• WHAT IS EXPECTED: All of the data below is to be returned unaltered.

# # #

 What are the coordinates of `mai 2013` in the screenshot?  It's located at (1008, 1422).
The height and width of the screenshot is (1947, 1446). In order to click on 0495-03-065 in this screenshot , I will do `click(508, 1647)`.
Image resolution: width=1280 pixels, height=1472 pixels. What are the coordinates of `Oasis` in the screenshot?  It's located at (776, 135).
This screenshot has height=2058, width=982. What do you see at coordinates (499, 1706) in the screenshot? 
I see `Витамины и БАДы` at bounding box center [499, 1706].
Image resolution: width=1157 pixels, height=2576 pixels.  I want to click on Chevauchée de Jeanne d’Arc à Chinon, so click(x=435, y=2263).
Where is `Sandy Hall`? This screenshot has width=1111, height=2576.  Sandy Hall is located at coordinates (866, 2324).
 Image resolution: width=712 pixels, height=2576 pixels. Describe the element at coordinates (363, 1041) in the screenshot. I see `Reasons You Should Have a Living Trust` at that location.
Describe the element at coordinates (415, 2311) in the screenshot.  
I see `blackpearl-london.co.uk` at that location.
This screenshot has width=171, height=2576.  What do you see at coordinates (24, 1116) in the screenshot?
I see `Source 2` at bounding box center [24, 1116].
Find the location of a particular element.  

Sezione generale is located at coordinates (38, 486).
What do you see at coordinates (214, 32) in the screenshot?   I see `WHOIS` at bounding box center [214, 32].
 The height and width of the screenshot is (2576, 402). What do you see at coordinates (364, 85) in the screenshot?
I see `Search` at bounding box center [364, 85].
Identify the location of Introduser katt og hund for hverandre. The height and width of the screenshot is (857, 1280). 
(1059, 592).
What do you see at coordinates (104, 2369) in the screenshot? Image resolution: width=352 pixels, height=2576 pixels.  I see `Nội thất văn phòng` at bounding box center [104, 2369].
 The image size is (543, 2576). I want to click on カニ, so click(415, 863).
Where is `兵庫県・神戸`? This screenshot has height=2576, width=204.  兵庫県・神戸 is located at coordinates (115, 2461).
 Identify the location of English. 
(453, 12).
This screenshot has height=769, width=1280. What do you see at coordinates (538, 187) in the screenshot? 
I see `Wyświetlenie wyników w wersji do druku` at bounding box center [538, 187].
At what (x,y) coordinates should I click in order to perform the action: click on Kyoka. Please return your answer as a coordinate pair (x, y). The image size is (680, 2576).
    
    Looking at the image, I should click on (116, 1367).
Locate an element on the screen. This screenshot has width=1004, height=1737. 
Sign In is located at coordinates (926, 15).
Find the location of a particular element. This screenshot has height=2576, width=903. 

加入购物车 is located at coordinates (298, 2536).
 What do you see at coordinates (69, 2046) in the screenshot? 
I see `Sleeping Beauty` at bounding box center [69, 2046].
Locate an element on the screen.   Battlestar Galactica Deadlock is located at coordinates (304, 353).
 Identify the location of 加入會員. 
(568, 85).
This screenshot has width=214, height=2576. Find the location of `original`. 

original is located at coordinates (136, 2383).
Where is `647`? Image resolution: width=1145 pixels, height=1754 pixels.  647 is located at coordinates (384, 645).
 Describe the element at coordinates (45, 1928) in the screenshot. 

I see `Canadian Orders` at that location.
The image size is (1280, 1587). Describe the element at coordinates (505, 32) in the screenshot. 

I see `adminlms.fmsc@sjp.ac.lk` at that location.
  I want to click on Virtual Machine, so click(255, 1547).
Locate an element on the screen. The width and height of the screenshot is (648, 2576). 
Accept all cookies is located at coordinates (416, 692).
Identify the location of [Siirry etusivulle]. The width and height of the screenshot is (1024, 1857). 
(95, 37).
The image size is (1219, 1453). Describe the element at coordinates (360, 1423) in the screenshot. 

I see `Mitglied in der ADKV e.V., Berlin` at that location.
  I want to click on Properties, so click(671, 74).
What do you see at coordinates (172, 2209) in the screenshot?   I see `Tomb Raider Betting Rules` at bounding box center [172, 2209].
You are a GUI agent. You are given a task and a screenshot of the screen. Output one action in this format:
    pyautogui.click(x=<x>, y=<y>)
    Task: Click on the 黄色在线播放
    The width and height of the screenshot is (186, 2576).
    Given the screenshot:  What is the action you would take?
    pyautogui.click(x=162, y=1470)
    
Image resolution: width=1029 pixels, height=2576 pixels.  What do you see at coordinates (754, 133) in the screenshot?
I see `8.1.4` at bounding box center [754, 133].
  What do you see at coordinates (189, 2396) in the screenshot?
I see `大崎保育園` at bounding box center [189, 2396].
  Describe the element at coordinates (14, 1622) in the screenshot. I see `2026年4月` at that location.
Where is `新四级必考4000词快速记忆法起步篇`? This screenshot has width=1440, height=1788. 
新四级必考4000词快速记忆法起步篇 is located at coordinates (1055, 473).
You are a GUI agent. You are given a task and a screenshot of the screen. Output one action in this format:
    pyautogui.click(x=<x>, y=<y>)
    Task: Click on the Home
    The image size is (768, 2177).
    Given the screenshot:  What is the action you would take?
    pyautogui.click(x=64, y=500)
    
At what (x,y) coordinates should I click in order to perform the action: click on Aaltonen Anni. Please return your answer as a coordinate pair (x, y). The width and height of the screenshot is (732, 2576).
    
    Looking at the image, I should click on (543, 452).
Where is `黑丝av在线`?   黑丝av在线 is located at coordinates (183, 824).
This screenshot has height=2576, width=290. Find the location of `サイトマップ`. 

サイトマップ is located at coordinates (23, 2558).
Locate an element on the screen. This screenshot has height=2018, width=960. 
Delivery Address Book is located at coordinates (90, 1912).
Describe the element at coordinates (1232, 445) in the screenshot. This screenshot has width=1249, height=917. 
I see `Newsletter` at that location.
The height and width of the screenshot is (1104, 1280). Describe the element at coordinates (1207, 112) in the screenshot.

# # #

• OUTPUT OF THE EXERCISE:
 What are the coordinates of `mai 2013` in the screenshot?  It's located at (1008, 1422).
The height and width of the screenshot is (1947, 1446). In order to click on 0495-03-065 in this screenshot , I will do `click(508, 1647)`.
Image resolution: width=1280 pixels, height=1472 pixels. What are the coordinates of `Oasis` in the screenshot?  It's located at (776, 135).
This screenshot has height=2058, width=982. What do you see at coordinates (499, 1706) in the screenshot? 
I see `Витамины и БАДы` at bounding box center [499, 1706].
Image resolution: width=1157 pixels, height=2576 pixels.  I want to click on Chevauchée de Jeanne d’Arc à Chinon, so click(x=435, y=2263).
Where is `Sandy Hall`? This screenshot has width=1111, height=2576.  Sandy Hall is located at coordinates (866, 2324).
 Image resolution: width=712 pixels, height=2576 pixels. Describe the element at coordinates (363, 1041) in the screenshot. I see `Reasons You Should Have a Living Trust` at that location.
Describe the element at coordinates (415, 2311) in the screenshot.  
I see `blackpearl-london.co.uk` at that location.
This screenshot has width=171, height=2576.  What do you see at coordinates (24, 1116) in the screenshot?
I see `Source 2` at bounding box center [24, 1116].
Find the location of a particular element.  

Sezione generale is located at coordinates (38, 486).
What do you see at coordinates (214, 32) in the screenshot?   I see `WHOIS` at bounding box center [214, 32].
 The height and width of the screenshot is (2576, 402). What do you see at coordinates (364, 85) in the screenshot?
I see `Search` at bounding box center [364, 85].
Identify the location of Introduser katt og hund for hverandre. The height and width of the screenshot is (857, 1280). 
(1059, 592).
What do you see at coordinates (104, 2369) in the screenshot? Image resolution: width=352 pixels, height=2576 pixels.  I see `Nội thất văn phòng` at bounding box center [104, 2369].
 The image size is (543, 2576). I want to click on カニ, so click(415, 863).
Where is `兵庫県・神戸`? This screenshot has height=2576, width=204.  兵庫県・神戸 is located at coordinates (115, 2461).
 Identify the location of English. 
(453, 12).
This screenshot has height=769, width=1280. What do you see at coordinates (538, 187) in the screenshot? 
I see `Wyświetlenie wyników w wersji do druku` at bounding box center [538, 187].
At what (x,y) coordinates should I click in order to perform the action: click on Kyoka. Please return your answer as a coordinate pair (x, y). The image size is (680, 2576).
    
    Looking at the image, I should click on (116, 1367).
Locate an element on the screen. This screenshot has width=1004, height=1737. 
Sign In is located at coordinates (926, 15).
Find the location of a particular element. This screenshot has height=2576, width=903. 

加入购物车 is located at coordinates (298, 2536).
 What do you see at coordinates (69, 2046) in the screenshot? 
I see `Sleeping Beauty` at bounding box center [69, 2046].
Locate an element on the screen.   Battlestar Galactica Deadlock is located at coordinates (304, 353).
 Identify the location of 加入會員. 
(568, 85).
This screenshot has width=214, height=2576. Find the location of `original`. 

original is located at coordinates (136, 2383).
Where is `647`? Image resolution: width=1145 pixels, height=1754 pixels.  647 is located at coordinates (384, 645).
 Describe the element at coordinates (45, 1928) in the screenshot. 

I see `Canadian Orders` at that location.
The image size is (1280, 1587). Describe the element at coordinates (505, 32) in the screenshot. 

I see `adminlms.fmsc@sjp.ac.lk` at that location.
  I want to click on Virtual Machine, so click(255, 1547).
Locate an element on the screen. The width and height of the screenshot is (648, 2576). 
Accept all cookies is located at coordinates (416, 692).
Identify the location of [Siirry etusivulle]. The width and height of the screenshot is (1024, 1857). 
(95, 37).
The image size is (1219, 1453). Describe the element at coordinates (360, 1423) in the screenshot. 

I see `Mitglied in der ADKV e.V., Berlin` at that location.
  I want to click on Properties, so click(671, 74).
What do you see at coordinates (172, 2209) in the screenshot?   I see `Tomb Raider Betting Rules` at bounding box center [172, 2209].
You are a GUI agent. You are given a task and a screenshot of the screen. Output one action in this format:
    pyautogui.click(x=<x>, y=<y>)
    Task: Click on the 黄色在线播放
    The width and height of the screenshot is (186, 2576).
    Given the screenshot:  What is the action you would take?
    pyautogui.click(x=162, y=1470)
    
Image resolution: width=1029 pixels, height=2576 pixels.  What do you see at coordinates (754, 133) in the screenshot?
I see `8.1.4` at bounding box center [754, 133].
  What do you see at coordinates (189, 2396) in the screenshot?
I see `大崎保育園` at bounding box center [189, 2396].
  Describe the element at coordinates (14, 1622) in the screenshot. I see `2026年4月` at that location.
Where is `新四级必考4000词快速记忆法起步篇`? This screenshot has width=1440, height=1788. 
新四级必考4000词快速记忆法起步篇 is located at coordinates (1055, 473).
You are a GUI agent. You are given a task and a screenshot of the screen. Output one action in this format:
    pyautogui.click(x=<x>, y=<y>)
    Task: Click on the Home
    The image size is (768, 2177).
    Given the screenshot:  What is the action you would take?
    pyautogui.click(x=64, y=500)
    
At what (x,y) coordinates should I click in order to perform the action: click on Aaltonen Anni. Please return your answer as a coordinate pair (x, y). The width and height of the screenshot is (732, 2576).
    
    Looking at the image, I should click on (543, 452).
Where is `黑丝av在线`?   黑丝av在线 is located at coordinates (183, 824).
This screenshot has height=2576, width=290. Find the location of `サイトマップ`. 

サイトマップ is located at coordinates (23, 2558).
Locate an element on the screen. This screenshot has height=2018, width=960. 
Delivery Address Book is located at coordinates (90, 1912).
Describe the element at coordinates (1232, 445) in the screenshot. This screenshot has width=1249, height=917. 
I see `Newsletter` at that location.
The height and width of the screenshot is (1104, 1280). Describe the element at coordinates (1207, 112) in the screenshot.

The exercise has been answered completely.